Rob said:
Gianni Mariani wrote in
operator delete doesn't take size info, demo below.
I think it does.
#include <iostream>
char allocator_data[1024];
int amount_allocated = 0;
class Foo
{
public:
void * operator new( unsigned int size )
{
char * ptr = ( allocator_data + amount_allocated );
amount_allocated += size;
std::cout << "Allocate size is " << size << std::endl;
return ( void * ) ptr;
}
void * operator new[]( unsigned int size )
{
char * ptr = ( allocator_data + amount_allocated );
amount_allocated += size;
std::cout << "Allocate size is " << size << std::endl;
return ( void * ) ptr;
}
void operator delete( void * ptr, unsigned int size )
{
std::cout << "delete size is " << size << std::endl;
// drop memory on the floor
}
void operator delete[] ( void * ptr, unsigned int size )
{
std::cout << "delete size is " << size << std::endl;
// drop memory on the floor
}
};
class B : public Foo
{
public:
int xxx;
int yyy;
};
int main()
{
B * z = new B;
B * k = new B[30];
delete z;
delete [] k;
}
Admittedly it's an optional parameter BUT it is available and I've seen
some really KULE allocators that use this information when managing
extreme numbers of tiny objects and saving big time on memory and cycles.
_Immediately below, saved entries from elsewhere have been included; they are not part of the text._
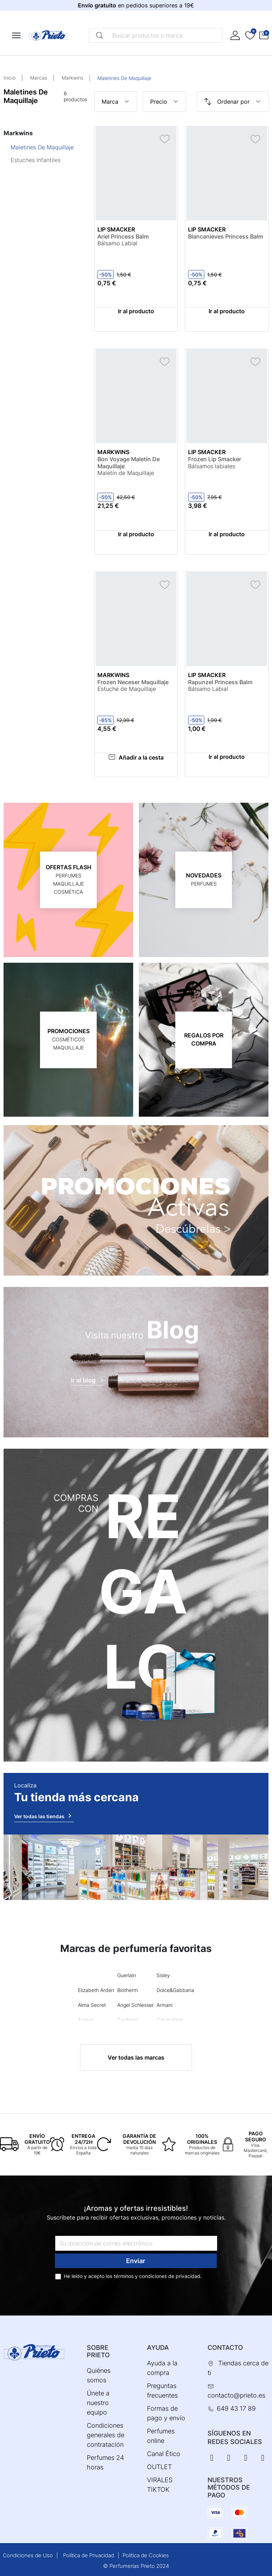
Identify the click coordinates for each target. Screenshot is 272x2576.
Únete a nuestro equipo (98, 2402)
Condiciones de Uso (28, 2555)
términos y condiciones (140, 2276)
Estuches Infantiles (36, 160)
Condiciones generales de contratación (105, 2435)
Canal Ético (163, 2453)
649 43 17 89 (236, 2408)
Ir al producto (136, 311)
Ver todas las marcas (136, 2057)
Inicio (10, 78)
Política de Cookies (146, 2555)
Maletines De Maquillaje (42, 147)
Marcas (38, 78)
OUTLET (159, 2467)
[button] (263, 36)
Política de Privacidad (88, 2555)
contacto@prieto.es (236, 2395)
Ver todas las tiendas (44, 1815)
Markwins (72, 78)
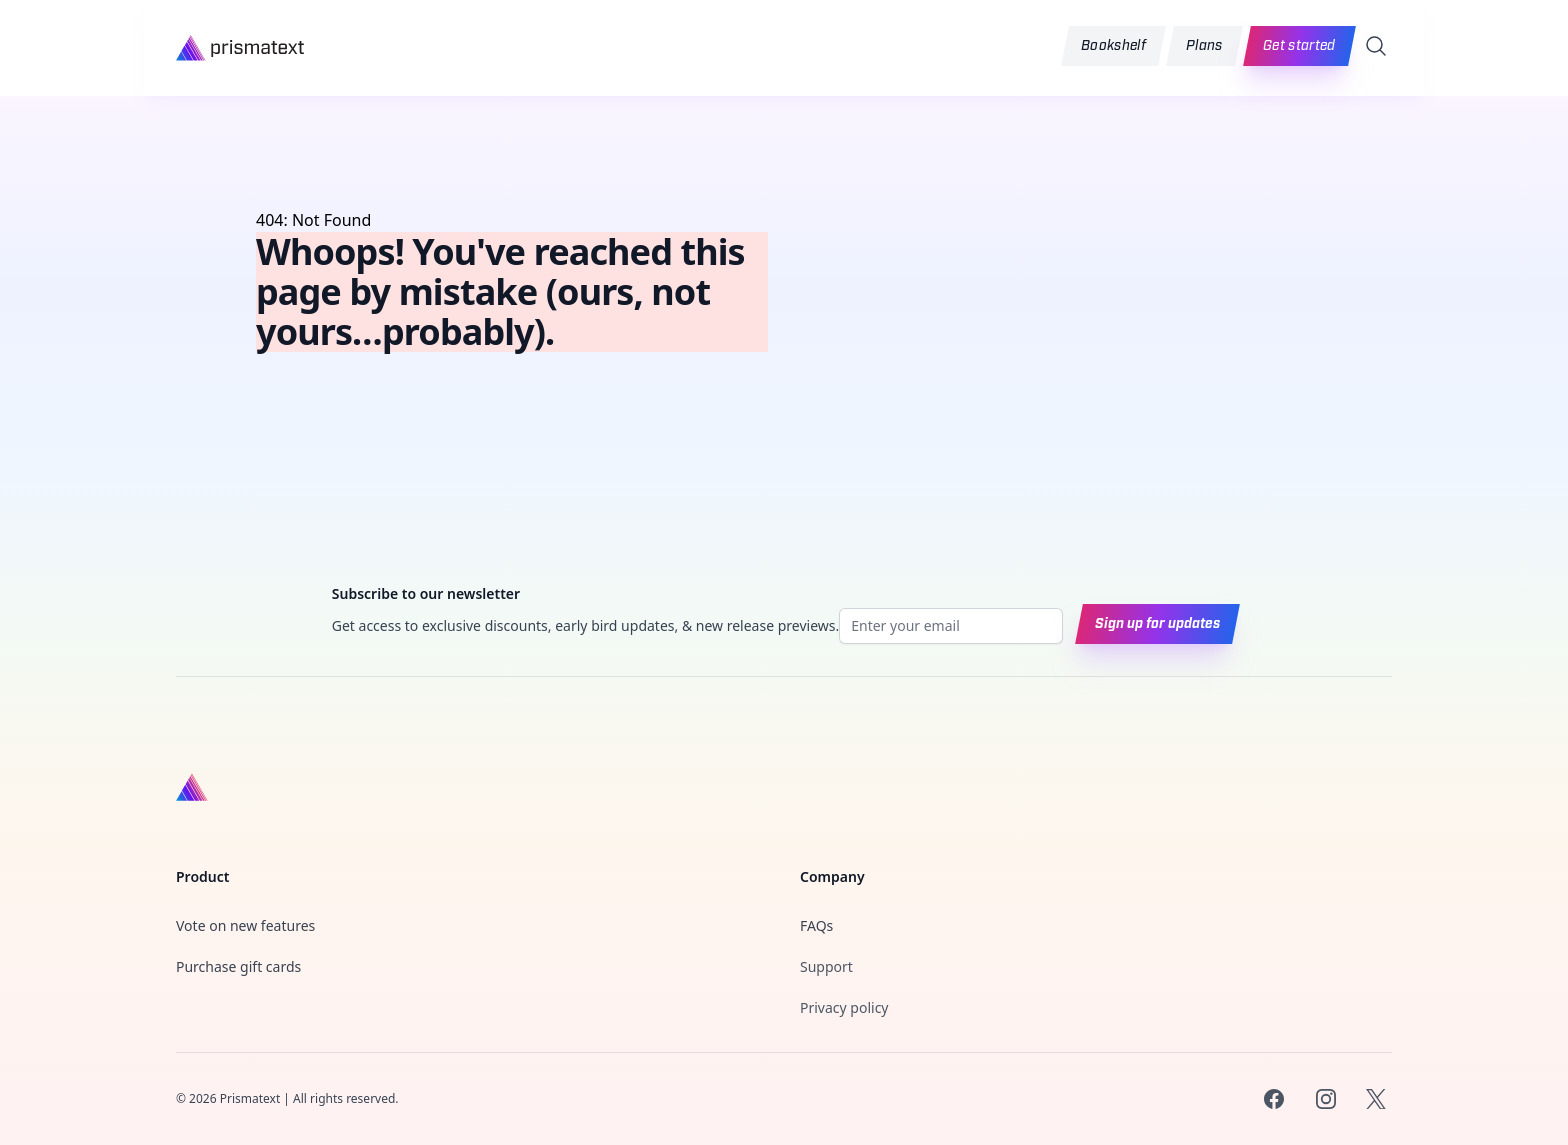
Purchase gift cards (238, 966)
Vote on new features (245, 925)
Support (826, 966)
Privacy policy (844, 1007)
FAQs (816, 925)
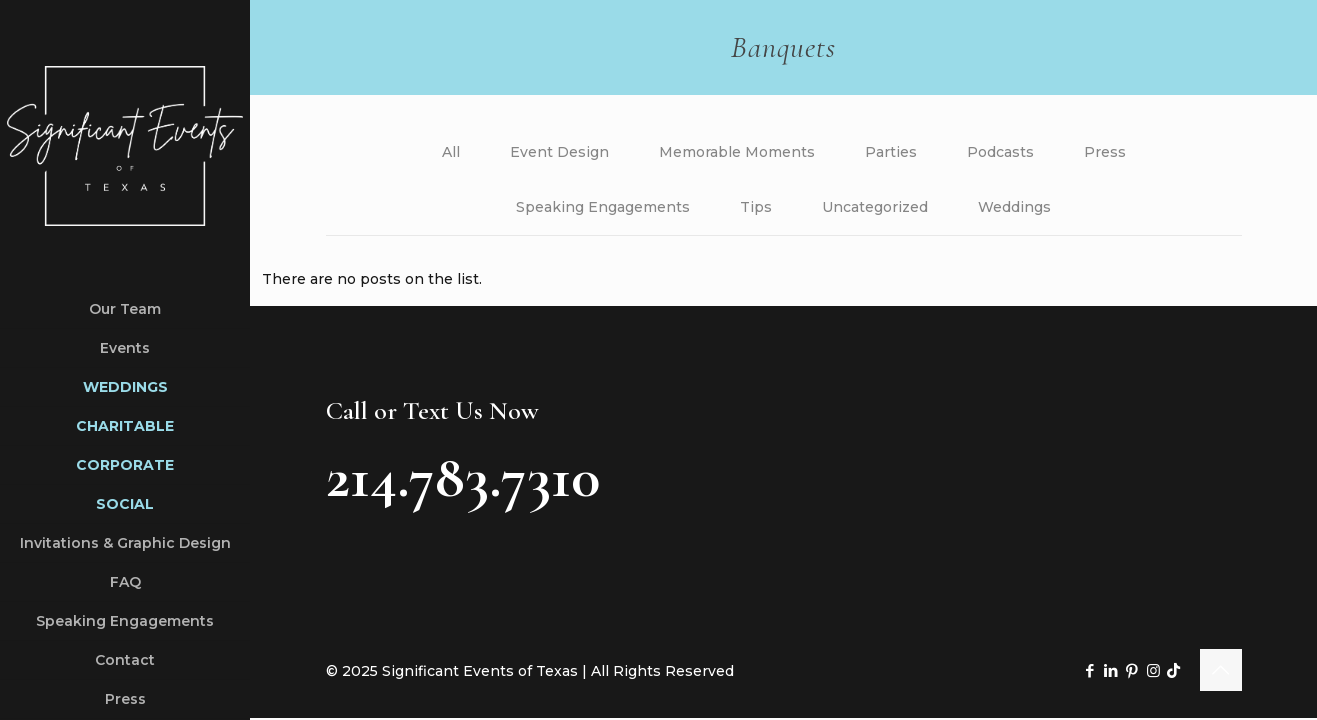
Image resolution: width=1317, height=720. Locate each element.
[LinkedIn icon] (1111, 670)
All (451, 152)
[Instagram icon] (1153, 670)
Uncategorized (875, 207)
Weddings (1014, 207)
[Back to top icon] (1221, 670)
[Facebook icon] (1090, 670)
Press (1105, 152)
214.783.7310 (463, 477)
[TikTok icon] (1173, 670)
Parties (891, 152)
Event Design (559, 152)
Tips (756, 207)
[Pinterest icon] (1132, 670)
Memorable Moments (737, 152)
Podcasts (1000, 152)
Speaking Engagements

The type info in delete is (can) only be used to call the destructor.
Most of the time.
Also there would be little utility in banning delete (void *), as
all it really does is call the global operator delete( void * ). It
never needs the :: when used in a member function though.
delete ptr
and
operator delete( ptr )
are 2 different things.
delete ptr also calls the destructor (if it exists) while operator
delete( ptr ) simply calls the method "operator delete( ... )".